## Work to be completed
Lines before the one containing "Outline anything matching" in the records below are to be left out; that line and all after it, through the end, are to be retyped exactly.

(Collected data)
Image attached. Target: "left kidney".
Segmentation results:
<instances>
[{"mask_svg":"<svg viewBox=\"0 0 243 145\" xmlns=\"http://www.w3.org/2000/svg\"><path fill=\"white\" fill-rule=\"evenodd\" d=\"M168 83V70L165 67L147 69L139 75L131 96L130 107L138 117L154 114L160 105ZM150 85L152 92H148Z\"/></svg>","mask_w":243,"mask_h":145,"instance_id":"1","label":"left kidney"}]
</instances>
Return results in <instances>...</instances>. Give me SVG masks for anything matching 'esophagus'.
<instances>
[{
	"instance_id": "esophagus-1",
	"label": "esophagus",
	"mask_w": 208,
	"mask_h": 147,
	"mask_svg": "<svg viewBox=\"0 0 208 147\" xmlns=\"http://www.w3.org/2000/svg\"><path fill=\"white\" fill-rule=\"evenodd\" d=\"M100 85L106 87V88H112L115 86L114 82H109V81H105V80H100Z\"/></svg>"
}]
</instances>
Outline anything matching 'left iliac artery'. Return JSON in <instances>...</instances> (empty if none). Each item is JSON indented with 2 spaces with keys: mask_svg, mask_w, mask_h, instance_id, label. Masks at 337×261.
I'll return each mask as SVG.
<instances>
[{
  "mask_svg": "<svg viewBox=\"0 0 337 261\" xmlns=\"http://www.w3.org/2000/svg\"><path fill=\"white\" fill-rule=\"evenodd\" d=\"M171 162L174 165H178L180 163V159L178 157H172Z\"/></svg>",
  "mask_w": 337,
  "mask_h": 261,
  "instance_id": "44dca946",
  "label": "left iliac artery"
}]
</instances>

## Answer to this exercise
Outline anything matching 'left iliac artery'. Return JSON in <instances>...</instances> (empty if none). Each item is JSON indented with 2 spaces with keys: mask_svg, mask_w, mask_h, instance_id, label. Masks at 337×261.
I'll return each mask as SVG.
<instances>
[{
  "mask_svg": "<svg viewBox=\"0 0 337 261\" xmlns=\"http://www.w3.org/2000/svg\"><path fill=\"white\" fill-rule=\"evenodd\" d=\"M171 162L174 165H178L180 163V159L178 157H172Z\"/></svg>",
  "mask_w": 337,
  "mask_h": 261,
  "instance_id": "44dca946",
  "label": "left iliac artery"
}]
</instances>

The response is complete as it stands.